In his debut short fiction collection, We Won’t Fade Into Darkness, Nigerian writer T.J. Benson imagines a post-apocalyptic Nigeria. Several of the stories trace the apocalypse to the same inciting moment: the release of a previously unknown element dubbed Nigerium into the air, after its discovery deep beneath the Nigerian soil where crude oil had been completely extracted. Taking a single story from Benson’s collection — “Jidenna” — as my example, in this essay I will explore WWFID’s technologically advanced but politically pessimistic vision of an African future. Furthermore, I will use another ostensibly Afrofuturist work from 2018, Ryan Coogler’s Black Panther adaptation, to consider the place of Afro-pessimism within the paradigm of Afrofuturism.

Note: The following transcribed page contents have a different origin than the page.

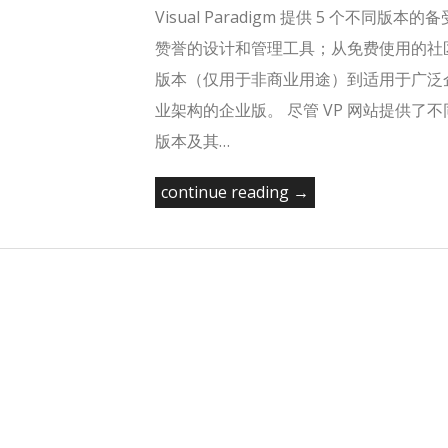
Visual Paradigm 提供 5 个不同版本的备
赞誉的设计和管理工具；从免费使用的社
版本（仅用于非商业用途）到适用于广泛
业架构的企业版。 尽管 VP 网站提供了不
版本及其…
continue reading →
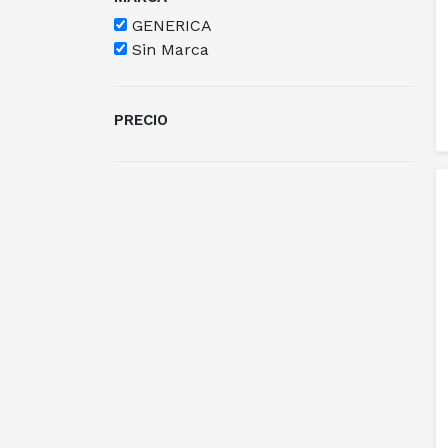
GENERICA
Sin Marca
PRECIO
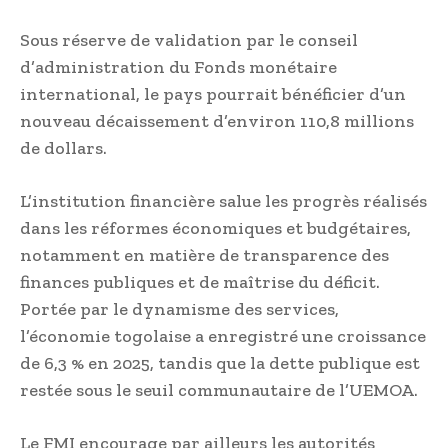
Sous réserve de validation par le conseil
d’administration du Fonds monétaire
international, le pays pourrait bénéficier d’un
nouveau décaissement d’environ 110,8 millions
de dollars.
L’institution financière salue les progrès réalisés
dans les réformes économiques et budgétaires,
notamment en matière de transparence des
finances publiques et de maîtrise du déficit.
Portée par le dynamisme des services,
l’économie togolaise a enregistré une croissance
de 6,3 % en 2025, tandis que la dette publique est
restée sous le seuil communautaire de l’UEMOA.
Le FMI encourage par ailleurs les autorités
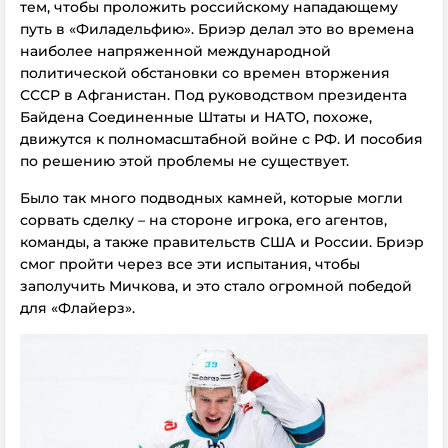
тем, чтобы проложить российскому нападающему
путь в «Филадельфию». Бриэр делал это во времена
наиболее напряженной международной
политической обстановки со времен вторжения
СССР в Афганистан. Под руководством президента
Байдена Соединенные Штаты и НАТО, похоже,
движутся к полномасштабной войне с РФ. И пособия
по решению этой проблемы не существует.
Было так много подводных камней, которые могли
сорвать сделку – на стороне игрока, его агентов,
команды, а также правительств США и России. Бриэр
смог пройти через все эти испытания, чтобы
заполучить Мичкова, и это стало огромной победой
для «Флайерз».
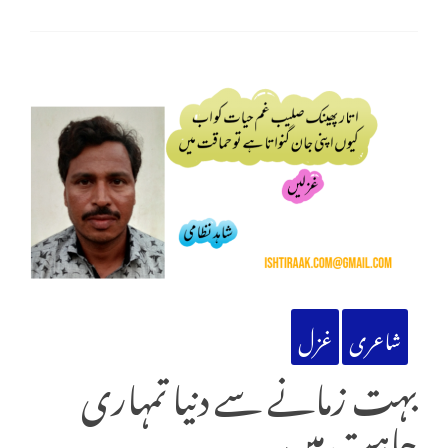
شاعری
غزل
بہت زمانے سے دنیا تمہاری
چاہت میں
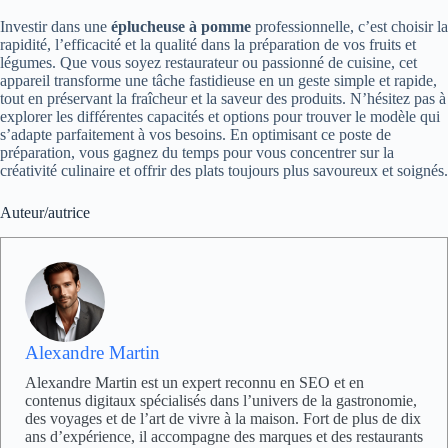
Investir dans une
éplucheuse à pomme
professionnelle, c’est choisir la
rapidité, l’efficacité et la qualité dans la préparation de vos fruits et
légumes. Que vous soyez restaurateur ou passionné de cuisine, cet
appareil transforme une tâche fastidieuse en un geste simple et rapide,
tout en préservant la fraîcheur et la saveur des produits. N’hésitez pas à
explorer les différentes capacités et options pour trouver le modèle qui
s’adapte parfaitement à vos besoins. En optimisant ce poste de
préparation, vous gagnez du temps pour vous concentrer sur la
créativité culinaire et offrir des plats toujours plus savoureux et soignés.
Auteur/autrice
Alexandre Martin
Alexandre Martin est un expert reconnu en SEO et en
contenus digitaux spécialisés dans l’univers de la gastronomie,
des voyages et de l’art de vivre à la maison. Fort de plus de dix
ans d’expérience, il accompagne des marques et des restaurants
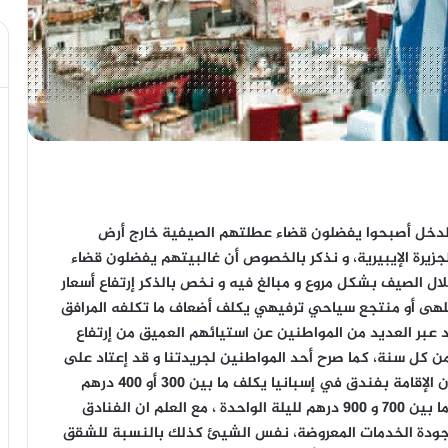
لدخل أصبحوا يفضلون قضاء عطلتهم الصيفية خارج أرض
يرة الإيبيرية، و نذكر بالخصوص أن غالبيتهم يفضلون قضاء
لال الصيف بشكل مروع و مبالغ فيه و نخص بالذكر إرتفاع أسعار
ل ملهى أو منتجع سياحي ترفيهي يكلف أضعاف ما تكلفه المرافق
د عبر العديد من المواطنين عن استيائهم العميق من إرتفاع
ن كل سنة، كما صرح أحد المواطنين لجريدتنا و قد إعتاد على
قضاء العطلة الصيفية في السنوات الأخيرة بإسبانيا أن الإقامة بفندق في إسبانيا يكلف ما بين 300 أو 400 درهم
لليلة الواحدة و شبيه ذلك الفندق في المغرب يكلف ما بين 700 و 900 درهم لليلة الواحدة ، مع العلم ان الفنادق
 جودة الخدمات المعروضة، نفس الشيئ كذلك بالنسبة للشقق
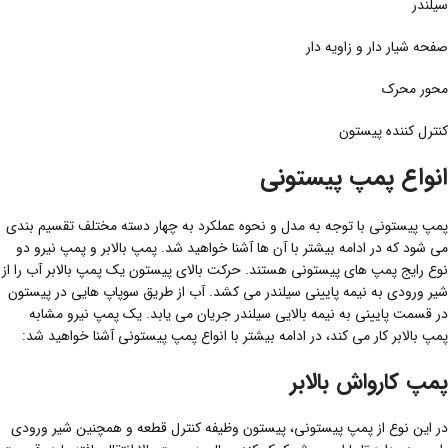
سیلندر
صفحه شیار دار و‌‌ زاویه دار
محور محرک
کنترل کننده پیستون
انواع پمپ پیستونی
پمپ پیستونی با توجه به مدل و نحوه عملکرد به چهار دسته مختلف تقسیم بندی
می شود که در ادامه بیشتر با آن ها آشنا خواهید شد. پمپ بالابر و پمپ نیرو دو
نوع رایج پمپ های پیستونی هستند. حرکت بالای پیستون یک پمپ بالابر آب را از
شیر ورودی به نیمه پایینی سیلندر می کشد. آب از طریق سوپاپ هایی در پیستون
در قسمت پایینی به نیمه بالایی سیلندر جریان می یابد. یک پمپ نیرو مشابه
پمپ بالابر کار می کند، در ادامه بیشتر با انواع پمپ پیستونی آشنا خواهید شد:
پمپ کارواش بالابر
در این نوع از پمپ پیستونی، پیستون وظیفه کنترل قطعه و همچنین شیر ورودی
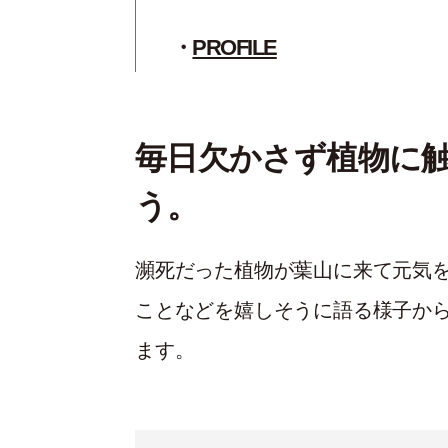
PROFILE
毎日欠かさず植物に
う。
瀕死だった植物が葉山に来て元気
ことなどを嬉しそうに語る様子か
ます。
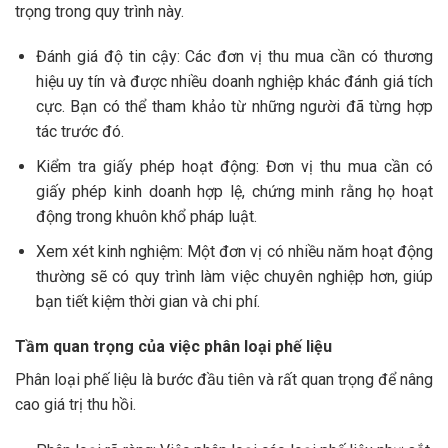
trọng trong quy trình này.
Đánh giá độ tin cậy: Các đơn vị thu mua cần có thương
hiệu uy tín và được nhiều doanh nghiệp khác đánh giá tích
cực. Bạn có thể tham khảo từ những người đã từng hợp
tác trước đó.
Kiểm tra giấy phép hoạt động: Đơn vị thu mua cần có
giấy phép kinh doanh hợp lệ, chứng minh rằng họ hoạt
động trong khuôn khổ pháp luật.
Xem xét kinh nghiệm: Một đơn vị có nhiều năm hoạt động
thường sẽ có quy trình làm việc chuyên nghiệp hơn, giúp
bạn tiết kiệm thời gian và chi phí.
Tầm quan trọng của việc phân loại phế liệu
Phân loại phế liệu là bước đầu tiên và rất quan trọng để nâng
cao giá trị thu hồi.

We Won’t Fade Into Darkness was released by Parrésia Books, a small Nigerian press, in 2018. Benson, a writer and photographer based in Abuja, has gained notoriety within Nigerian literary circles, but is not (yet) known to an international audience. His collection is specifically located within Nigeria, rather than a vague or fictionalized African city, and this specificity of place is especially crucial to his story “Jidenna.”

Pessimistic Afrofuturism?

“Jidenna” is titled for the young man at its center, but the story’s true protagonist is Jidenna’s unnamed “Father.” The two live in an improvised shelter built into the crumbling Nyanya Bridge in a post-apocalyptic version of the Nigerian capital of Abuja. The story-world is in many ways a hyperbolic imagining of inequality and social segregation in an African city: post-apocalypse, futuristic technology coexists with poverty and political tyranny. In the case of “Jidenna,” women have gained control of and developed reproductive technology to the extent that men are rendered biologically unnecessary. The matriarchal regime, led by a series of woman rulers referred to only as “Mama,” has subjugated men into mainly domestic and reproductive roles within The Citadel, forcing those men who do not comply (including Jidenna’s father) into hiding. Struggling to cope in this post-apocalyptic society, Father has grown addicted both to alcohol and to his Zivini, an augmented reality helmet that infuses the user’s blood with a less dangerous form of the Nigerium isotope, allowing him to travel to the past, apparently by using their genetic material.

There are two distinct and potentially contradictory terms that can both be useful in understanding “Jidenna,” Black Panther, and the resonances between them. Afro-pessimism is a critical paradigm that values the interrogation of racist and imperialist structures in society, but is skeptical as to whether dismantling them is an achievable goal. Jared Sexton explains it thus:

“Afro-Pessimism is thus not against the politics of coalition simply because coalitions tend systematically to render supposed common interests as the concealed particular interests of the most powerful and privileged elements of the alliance… [But also] because coalitions require a logic of identity and difference, of collective selves modeled on the construct of the modern individual, an entity whose coherence is purchased at the expense of whatever is cast off by definition.”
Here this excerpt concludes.